Ejemplo n.º 1
0
def add_prefetch(kernel,
                 var_name,
                 sweep_inames=[],
                 dim_arg_names=None,
                 default_tag="l.auto",
                 rule_name=None,
                 temporary_name=None,
                 temporary_scope=None,
                 temporary_is_local=None,
                 footprint_subscripts=None,
                 fetch_bounding_box=False,
                 fetch_outer_inames=None):
    """Prefetch all accesses to the variable *var_name*, with all accesses
    being swept through *sweep_inames*.

    :arg dim_arg_names: List of names representing each fetch axis.
    :arg rule_name: base name of the generated temporary variable.
    :arg footprint_subscripts: A list of tuples indicating the index (i.e.
        subscript) tuples used to generate the footprint.

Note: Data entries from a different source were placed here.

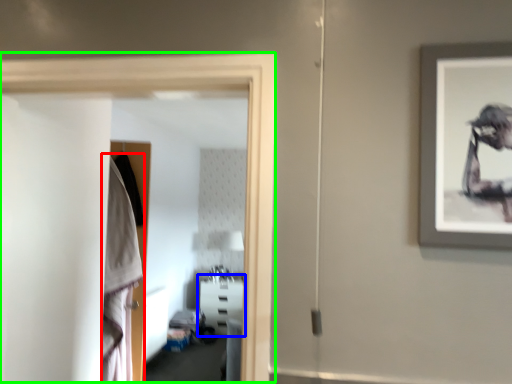 Question: Which is farther away from robe (highlighted by a red box)? furniture (highlighted by a blue box) or glass door (highlighted by a green box)?

Choices:
 (A) furniture
 (B) glass door

Answer: (A) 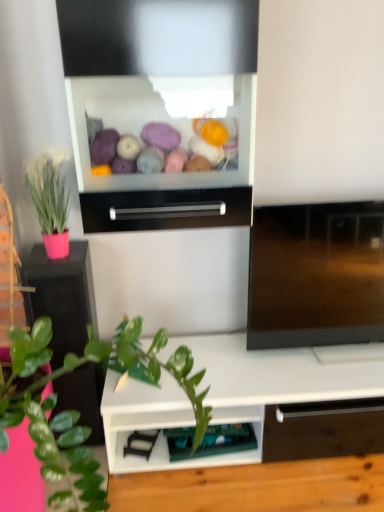 Question: Can you confirm if matte pink pot at left is bigger than green plastic shelf at lower center?

Choices:
 (A) yes
 (B) no

Answer: (A)

Question: Is matte pink pot at left behind green plastic shelf at lower center?

Choices:
 (A) no
 (B) yes

Answer: (A)

Question: Is matte pink pot at left thinner than green plastic shelf at lower center?

Choices:
 (A) yes
 (B) no

Answer: (B)

Question: Can you confirm if matte pink pot at left is wider than green plastic shelf at lower center?

Choices:
 (A) yes
 (B) no

Answer: (A)

Question: Would you say matte pink pot at left contains green plastic shelf at lower center?

Choices:
 (A) yes
 (B) no

Answer: (B)

Question: From their relative heights in the image, would you say green plastic shelf at lower center is taller or shorter than matte pink pot at left?

Choices:
 (A) short
 (B) tall

Answer: (A)

Question: From the image's perspective, is green plastic shelf at lower center positioned above or below matte pink pot at left?

Choices:
 (A) below
 (B) above

Answer: (A)

Question: Relative to matte pink pot at left, is green plastic shelf at lower center in front or behind?

Choices:
 (A) behind
 (B) front

Answer: (A)

Question: In terms of width, does green plastic shelf at lower center look wider or thinner when compared to matte pink pot at left?

Choices:
 (A) wide
 (B) thin

Answer: (B)

Question: Looking at their shapes, would you say pink matte plant pot at left is wider or thinner than matte pink pot at left?

Choices:
 (A) wide
 (B) thin

Answer: (A)

Question: Is pink matte plant pot at left in front of or behind matte pink pot at left in the image?

Choices:
 (A) front
 (B) behind

Answer: (B)

Question: Considering the relative positions of pink matte plant pot at left and matte pink pot at left in the image provided, is pink matte plant pot at left to the left or to the right of matte pink pot at left?

Choices:
 (A) right
 (B) left

Answer: (A)

Question: From a real-world perspective, relative to matte pink pot at left, is pink matte plant pot at left vertically above or below?

Choices:
 (A) below
 (B) above

Answer: (A)

Question: Is pink matte plant pot at left inside the boundaries of green plastic shelf at lower center, or outside?

Choices:
 (A) outside
 (B) inside

Answer: (A)

Question: Considering the positions of pink matte plant pot at left and green plastic shelf at lower center in the image, is pink matte plant pot at left taller or shorter than green plastic shelf at lower center?

Choices:
 (A) tall
 (B) short

Answer: (A) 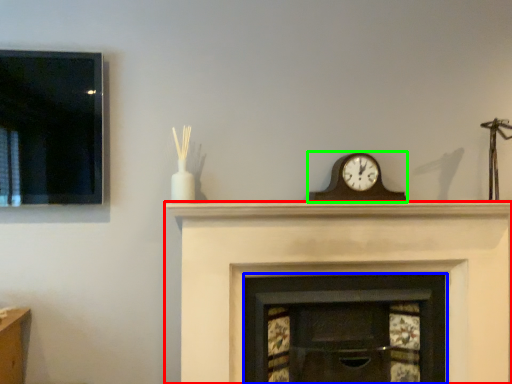 Question: Estimate the real-world distances between objects in this image. Which object is closer to fireplace (highlighted by a red box), fireplace (highlighted by a blue box) or wall clock (highlighted by a green box)?

Choices:
 (A) fireplace
 (B) wall clock

Answer: (A) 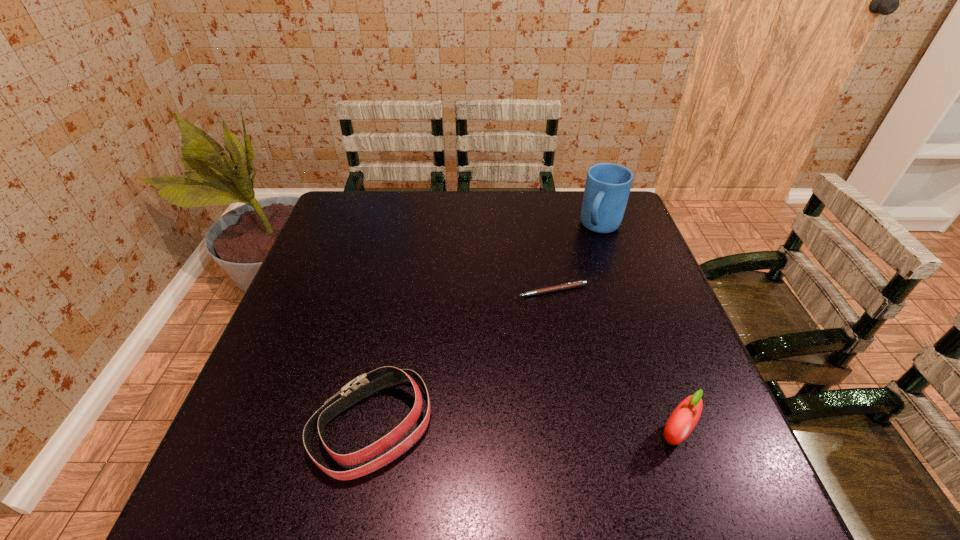 The height and width of the screenshot is (540, 960). What are the coordinates of `free space at the far right corner` in the screenshot? It's located at (623, 227).

You are a GUI agent. You are given a task and a screenshot of the screen. Output one action in this format:
    pyautogui.click(x=<x>, y=<y>)
    Task: Click on the free region at the near right corner of the desktop
    This screenshot has height=540, width=960.
    Given the screenshot: What is the action you would take?
    pyautogui.click(x=698, y=429)

You are a GUI agent. You are given a task and a screenshot of the screen. Output one action in this format:
    pyautogui.click(x=<x>, y=<y>)
    Task: Click on the vacant area that lies between the apple and the farthest object
    Image resolution: width=960 pixels, height=540 pixels.
    Given the screenshot: What is the action you would take?
    pyautogui.click(x=638, y=331)

You are a GUI agent. You are given a task and a screenshot of the screen. Output one action in this format:
    pyautogui.click(x=<x>, y=<y>)
    Task: Click on the vacant point located between the third tallest object and the third nearest object
    The height and width of the screenshot is (540, 960).
    Given the screenshot: What is the action you would take?
    pyautogui.click(x=463, y=359)

I want to click on empty space that is in between the shortest object and the tallest object, so click(x=577, y=259).

Identify the location of empty space between the apple and the dog collar. Image resolution: width=960 pixels, height=540 pixels. (523, 431).

Image resolution: width=960 pixels, height=540 pixels. In order to click on empty space that is in between the third shortest object and the third object from right to left in this screenshot , I will do `click(614, 363)`.

I want to click on vacant region between the third nearest object and the farthest object, so click(x=577, y=259).

Find the location of `vacant region between the leftmost object and the second tallest object`. vacant region between the leftmost object and the second tallest object is located at coordinates (523, 431).

I want to click on free spot between the pen and the second tallest object, so click(614, 363). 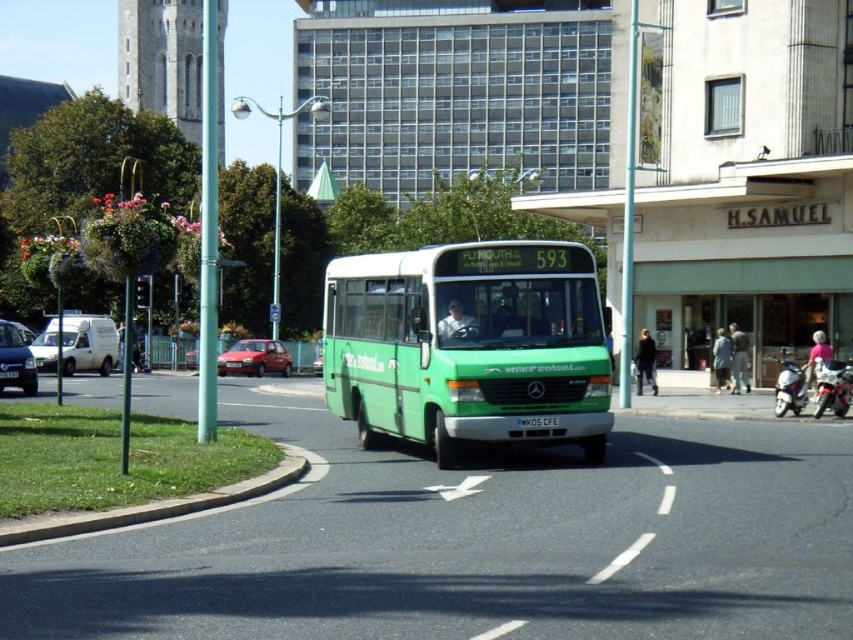 You are a pedestrian standing at the crosswalk. You see a metallic silver car at left and a white plastic license plate at center. If you want to cross the road safely, which object should you wait until it passes before proceeding?

You should wait until the metallic silver car at left passes before proceeding because it is closer to you than the white plastic license plate at center, which is farther away. The distance between them is 17.22 meters, indicating the car is nearer to the crosswalk.

You are a city planner reviewing the urban layout. The white plastic license plate at center is part of the green bus labeled Plymouth 593. How far apart are the modern highrise building and the historic tower in the background?

The modern highrise building and the historic tower are 52.10 feet apart.

You are a pedestrian standing at the crosswalk and see the metallic silver car at left and the white plastic license plate at center. Which one is positioned higher in the image?

The metallic silver car at left is positioned higher than the white plastic license plate at center in the image. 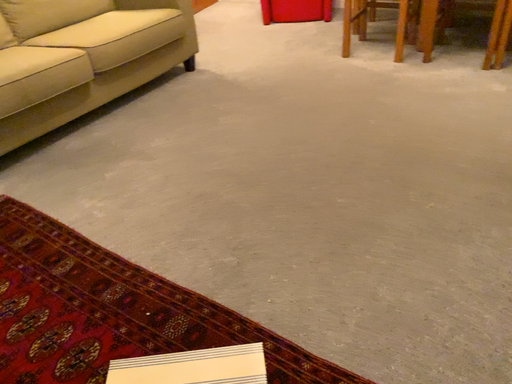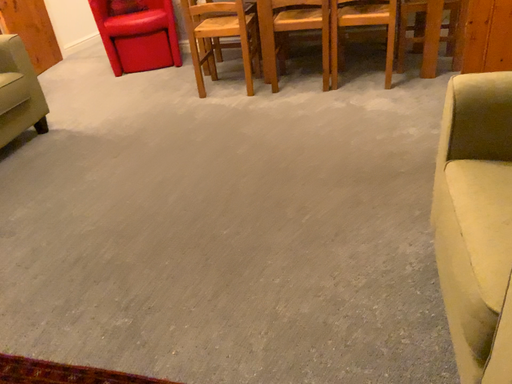 Question: How did the camera likely rotate when shooting the video?

Choices:
 (A) rotated left
 (B) rotated right

Answer: (B) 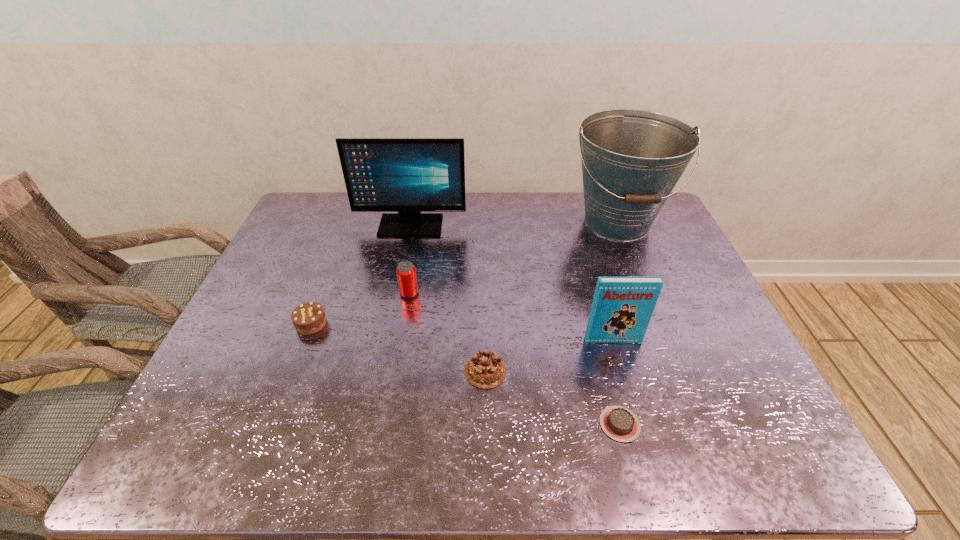 Image resolution: width=960 pixels, height=540 pixels. Find the location of `monitor located at the far edge`. monitor located at the far edge is located at coordinates pyautogui.click(x=406, y=175).

Locate an element on the screen. object that is at the near edge is located at coordinates (619, 423).

Where is `object present at the left edge`? The width and height of the screenshot is (960, 540). object present at the left edge is located at coordinates (x=308, y=318).

Image resolution: width=960 pixels, height=540 pixels. Identify the location of object present at the right edge. (632, 159).

Where is `object that is at the far right corner`? The image size is (960, 540). object that is at the far right corner is located at coordinates (632, 159).

You are a GUI agent. You are given a task and a screenshot of the screen. Output one action in this format:
    pyautogui.click(x=<x>, y=<y>)
    Task: Click on the vacant space at the far edge
    This screenshot has height=540, width=960.
    Given the screenshot: What is the action you would take?
    pyautogui.click(x=540, y=220)

Where is `vacant space at the near edge`? vacant space at the near edge is located at coordinates (329, 459).

I want to click on blank space at the left edge of the desktop, so click(245, 335).

I want to click on vacant space at the right edge of the desktop, so click(x=720, y=329).

In the image, there is a desktop. At what (x,y) coordinates should I click in order to perform the action: click on blank space at the far left corner. Please return your answer as a coordinate pair (x, y). This screenshot has width=960, height=540. Looking at the image, I should click on click(x=312, y=219). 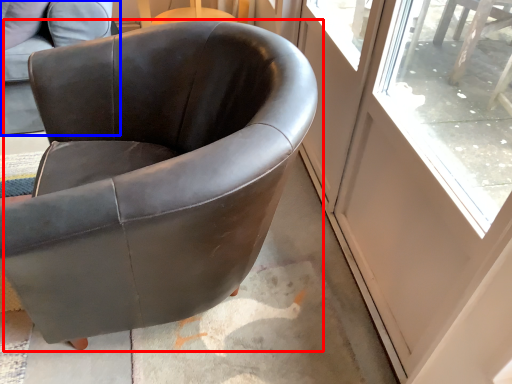 Question: Which of the following is the closest to the observer, chair (highlighted by a red box) or chair (highlighted by a blue box)?

Choices:
 (A) chair
 (B) chair

Answer: (A) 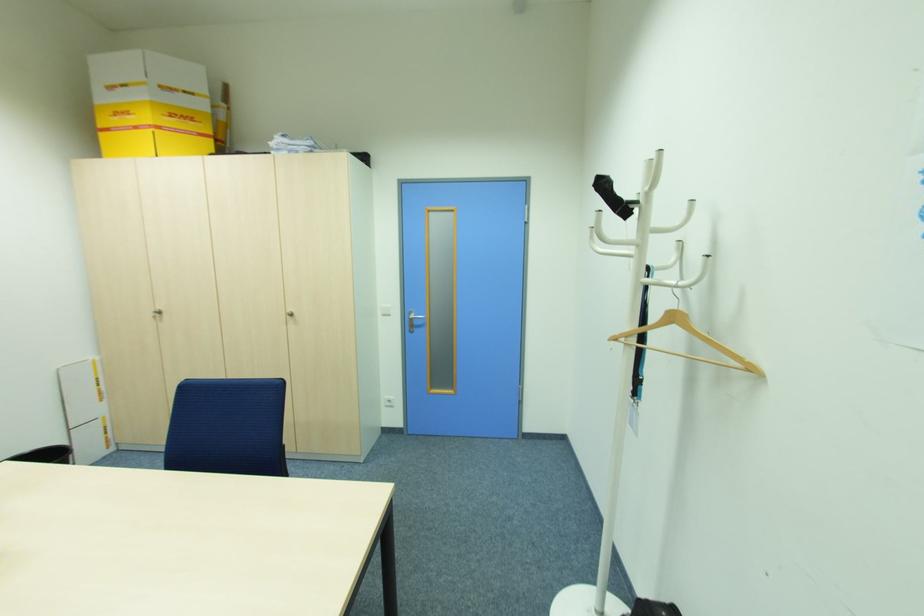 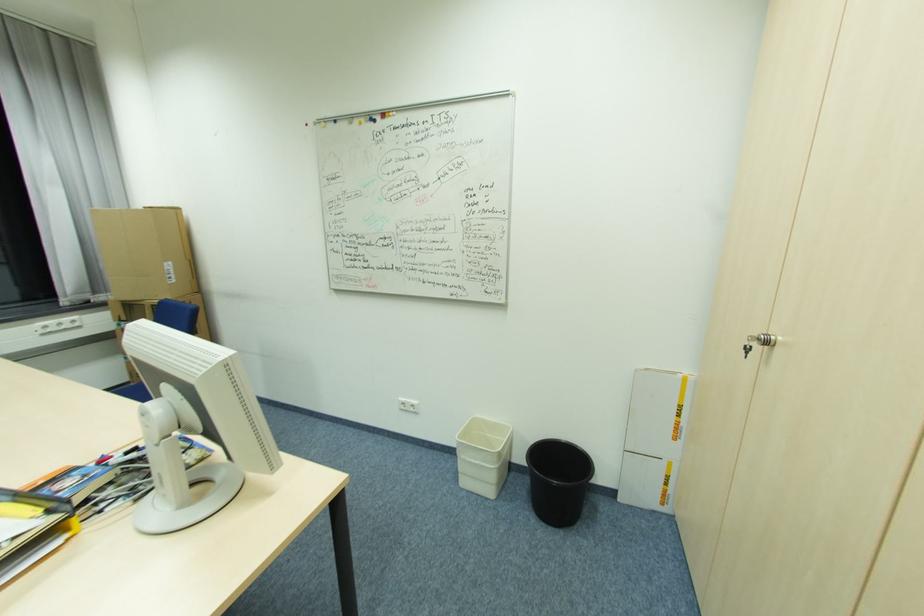 The point at [162,312] is marked in the first image. Where is the corresponding point in the second image?

(772, 344) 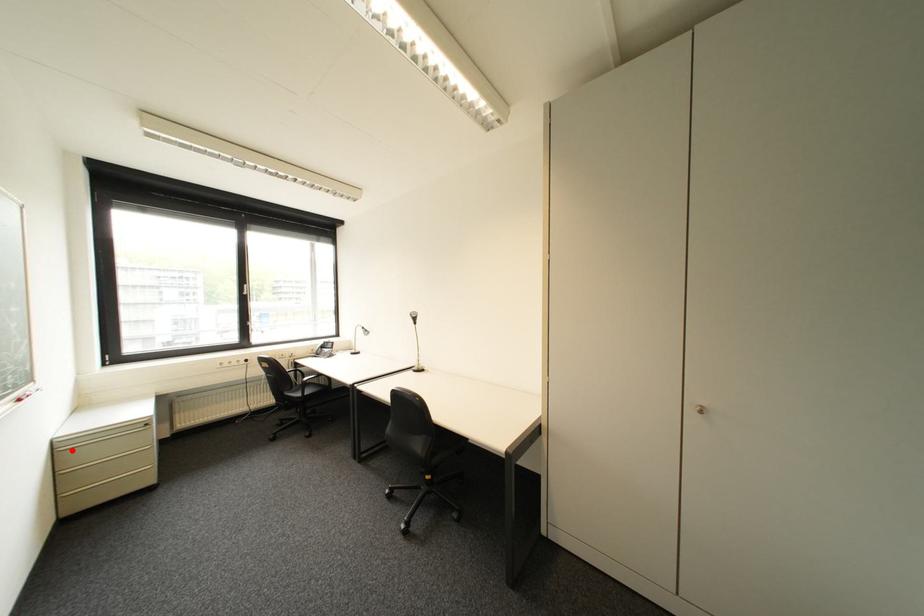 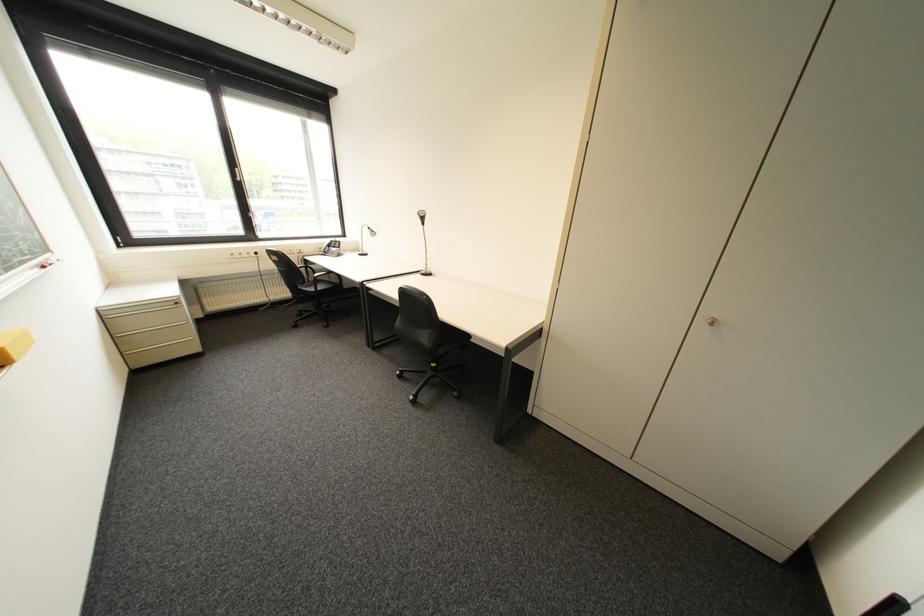 Question: I am providing you with two images of the same scene from different viewpoints. Given a red point in image1, look at the same physical point in image2. Is it:

Choices:
 (A) Closer to the viewpoint
 (B) Farther from the viewpoint

Answer: (A) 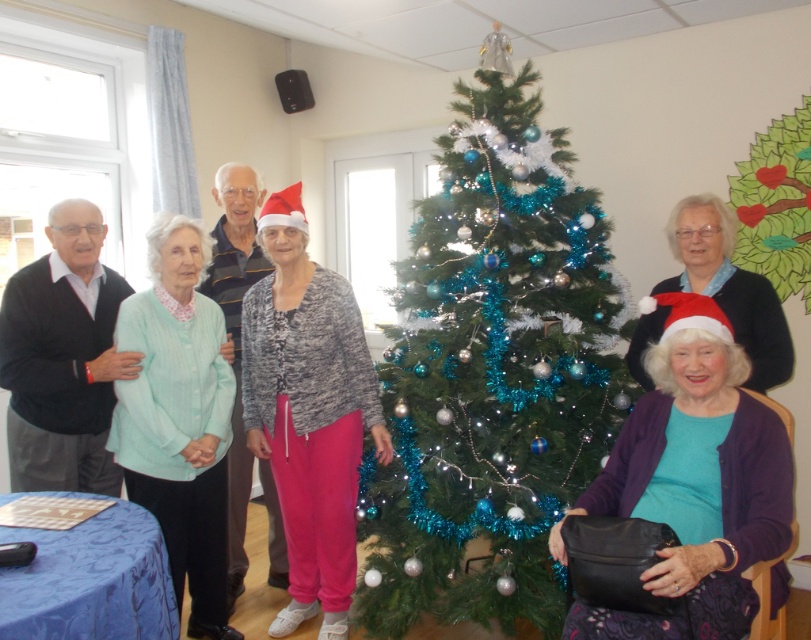 You are organizing a clothing donation drive and need to categorize sweaters by size. You have a purple soft sweater at center and a black sweater at left. Which sweater should you place in the large size bin?

The purple soft sweater at center should be placed in the large size bin since it has a larger size compared to the black sweater at left.

You are a photographer taking a group photo. You notice two sweaters on the left side of the image, a light green knitted sweater at left and a black sweater at left. Which one is taller?

The light green knitted sweater at left is taller than the black sweater at left. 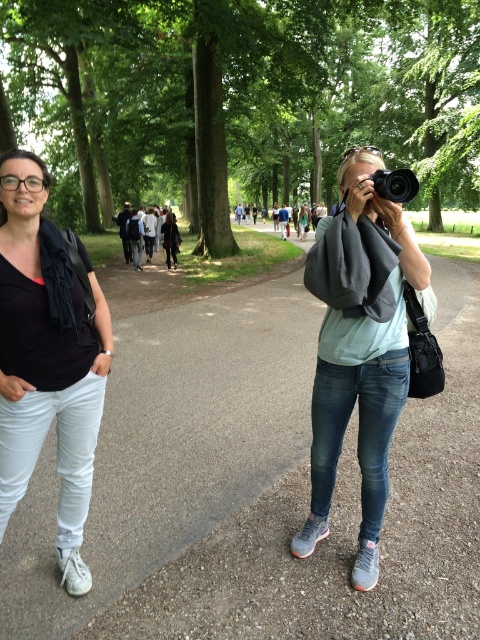 You are a photographer standing in the park. You notice the matte black shirt at left and the black plastic camera at center. Which object is positioned lower in the image?

The matte black shirt at left is positioned below the black plastic camera at center, so it is lower in the image.

You are planning to walk along the smooth asphalt path at center while carrying the black plastic camera at center. If you want to ensure the camera doesn

The smooth asphalt path at center is larger in size than the black plastic camera at center, so the path should be wide enough to comfortably accommodate the camera while walking. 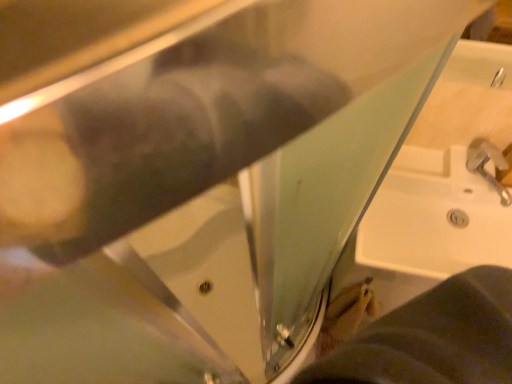 The image size is (512, 384). What do you see at coordinates (487, 171) in the screenshot?
I see `silver metallic faucet at lower right` at bounding box center [487, 171].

        If only one such set of indices is desired, this may also be specified
        directly by putting an index expression into *var_name*. Substitutions
        such as those occurring in dimension splits are recorded and also
        applied to these indices.

    :arg fetch_outer_inames: The inames within which the fetch
        instruction is nested. If *None*, make an educated guess.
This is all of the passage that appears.